Northern Nevada Aces
- Full name: Northern Nevada Aces
- Nickname: Aces
- Founded: 2001
- Dissolved: 2004
- League: Men's Premier Soccer League
| Home colors | Away colors |

= Northern Nevada Aces =

The Northern Nevada Aces were an American soccer club founded in 2001 based in Reno, Nevada. The team played for two seasons in the now defunct USL D-3 Pro League (later known as the USL Second Division), the third tier of the American soccer pyramid. The Aces would become a founding member of the Men's Premier Soccer League (later known as the National Premier Soccer League), switching to the league to play two seasons from 2003-2004, before folding following the 2004 season.

==History==

The Northern Nevada Aces were founded in 2001 in Reno, Nevada to begin play in the USL D-3 Pro League, considered the third division of the American soccer pyramid. They would play two seasons in the league, finishing 5th in 2001 and 6th in 2002, both in the Western Conference.

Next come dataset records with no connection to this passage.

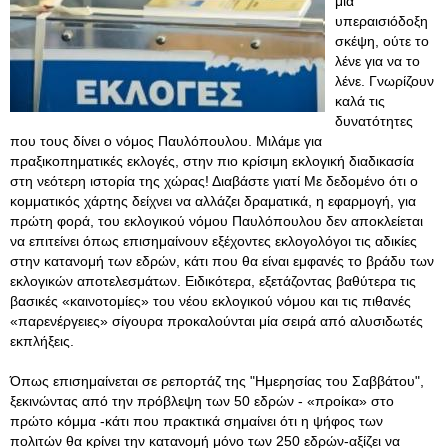
μία
υπεραισιόδοξη
σκέψη, ούτε το
λένε για να το
λένε. Γνωρίζουν
καλά τις
δυνατότητες
που τους δίνει ο νόμος Παυλόπουλου. Μιλάμε για
πραξικοπηματικές εκλογές, στην πιο κρίσιμη εκλογική διαδικασία
στη νεότερη ιστορία της χώρας! Διαβάστε γιατί Mε δεδομένο ότι ο
κομματικός χάρτης δείχνει να αλλάζει δραματικά, η εφαρμογή, για
πρώτη φορά, του εκλογικού νόμου Παυλόπουλου δεν αποκλείεται
να επιτείνει όπως επισημαίνουν εξέχοντες εκλογολόγοι τις αδικίες
στην κατανομή των εδρών, κάτι που θα είναι εμφανές το βράδυ των
εκλογικών αποτελεσμάτων. Eιδικότερα, εξετάζοντας βαθύτερα τις
βασικές «καινοτομίες» του νέου εκλογικού νόμου και τις πιθανές
«παρενέργειες» σίγουρα προκαλούνται μία σειρά από αλυσιδωτές
εκπλήξεις.
Όπως επισημαίνεται σε ρεπορτάζ της "Ημερησίας του Σαββάτου",
ξεκινώντας από την πρόβλεψη των 50 εδρών - «προίκα» στο
πρώτο κόμμα -κάτι που πρακτικά σημαίνει ότι η ψήφος των
πολιτών θα κρίνει την κατανομή μόνο των 250 εδρών-αξίζει να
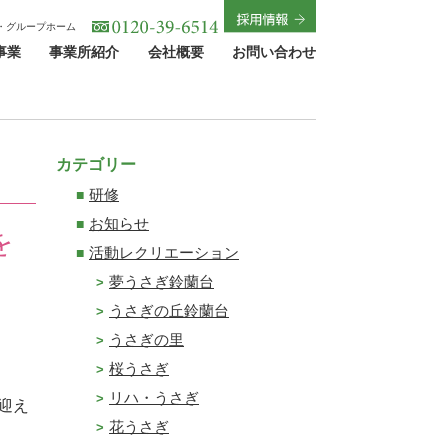
・グループホーム
事業
事業所紹介
会社概要
お問い合わせ
カテゴリー
研修
お知らせ
を
活動レクリエーション
夢うさぎ鈴蘭台
うさぎの丘鈴蘭台
うさぎの里
桜うさぎ
リハ・うさぎ
迎え
花うさぎ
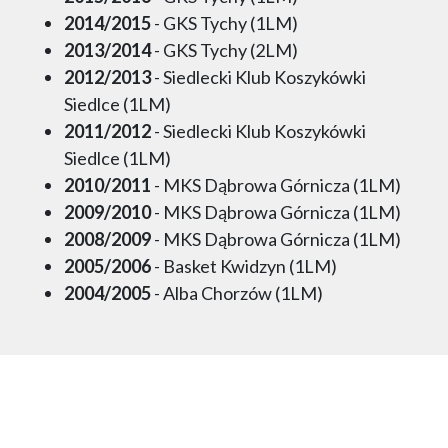
2014/2015
- GKS Tychy (1LM)
2013/2014
- GKS Tychy (2LM)
2012/2013
- Siedlecki Klub Koszykówki
Siedlce (1LM)
2011/2012
- Siedlecki Klub Koszykówki
Siedlce (1LM)
2010/2011
- MKS Dąbrowa Górnicza (1LM)
2009/2010
- MKS Dąbrowa Górnicza (1LM)
2008/2009
- MKS Dąbrowa Górnicza (1LM)
2005/2006
- Basket Kwidzyn (1LM)
2004/2005
- Alba Chorzów (1LM)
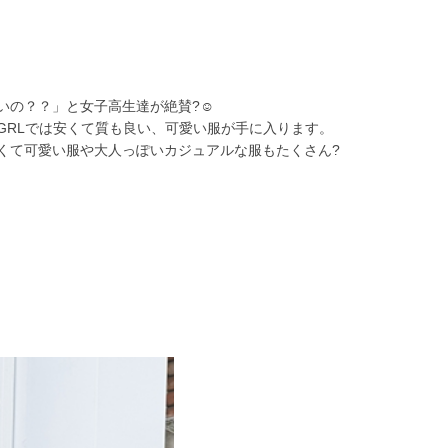
いの？？」と女子高生達が絶賛
?☺️
GRL
では安くて質も良い、可愛い服が手に入ります。
くて可愛い服や大人っぽいカジュアルな服もたくさん?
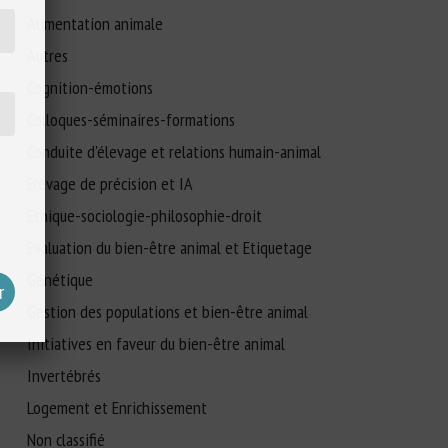
Alimentation animale
Autres
Cognition-émotions
Colloques-séminaires-formations
Conduite d'élevage et relations humain-animal
Elevage de précision et IA
Ethique-sociologie-philosophie-droit
Evaluation du bien-être animal et Etiquetage
Génétique
Gestion des populations et bien-être animal
Initiatives en faveur du bien-être animal
Invertébrés
Logement et Enrichissement
Non classifié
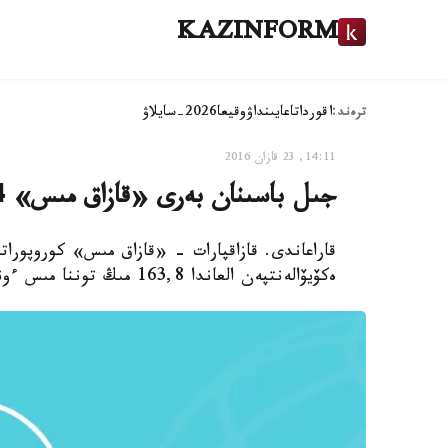
KAZINFORM
ترەند:
اقوردا
تاعايىنداۋ
وقيعا
2026-سايلاۋ
14:11, 23 قازان 2016
جىل باسىنان بەرى «قازاق مىس» 164 مىڭ تونناعا جۋىق مىس ءوندىردى
ەكۆيۆالەنتپەن العاندا 163,8 مىڭ توننا مىس ءوندىردى،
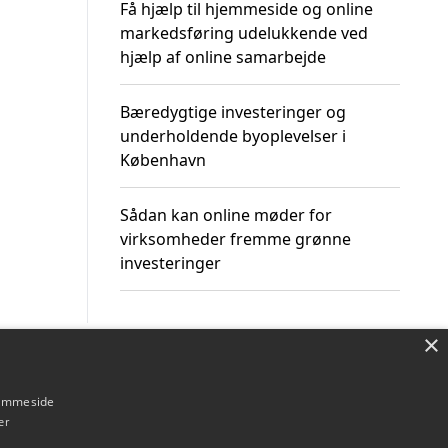
Få hjælp til hjemmeside og online
markedsføring udelukkende ved
hjælp af online samarbejde
Bæredygtige investeringer og
underholdende byoplevelser i
København
Sådan kan online møder for
virksomheder fremme grønne
investeringer
×
Om / kontakt
Blog
Betingelser
hjemmeside
er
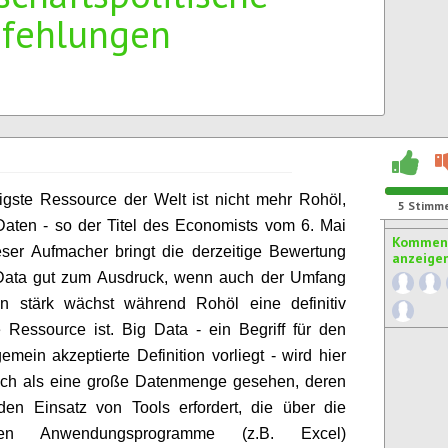
fehlungen
igste Ressource der Welt ist nicht mehr Rohöl,
5
Stimm
aten - so der Titel des Economists vom 6. Mai
Komment
ser Aufmacher bringt die derzeitige Bewertung
anzeige
Data gut zum Ausdruck, wenn auch der Umfang
n stärk wächst während Rohöl eine definitiv
 Ressource ist. Big Data - ein Begriff für den
gemein akzeptierte Definition vorliegt - wird hier
sch als eine große Datenmenge gesehen, deren
den Einsatz von Tools erfordert, die über die
chen Anwendungsprogramme (z.B. Excel)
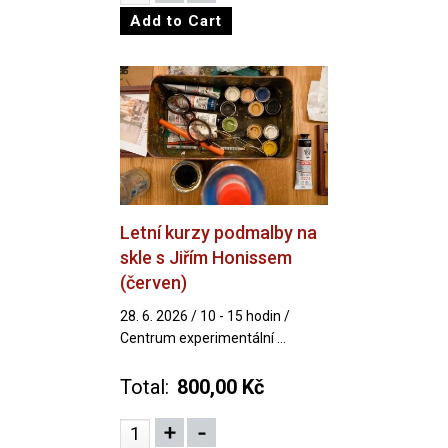
Letní kurzy podmalby na
skle s Jiřím Honissem
(červen)
28. 6. 2026 / 10 - 15 hodin /
Centrum experimentální ...
Total:
800,00 Kč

The Aces would voluntarily drop down to the newly created amateur Men's Premier Soccer League, becoming a founding member in 2003 alongside two other former USL D-3 Pro clubs, the Chico Rooks and Arizona Sahuaros. A neighboring new amateur team, the Nevada Wonders, would debut in the fourth division USL Premier Development League (PDL), in Carson City, Nevada in 2003.

The Aces would finish 4th in the regular season in 2003, losing in the play-off semifinals to the neighboring Utah Salt Ratz 9-0. The club would drop to 9th place in the next season in 2004, folding following the season.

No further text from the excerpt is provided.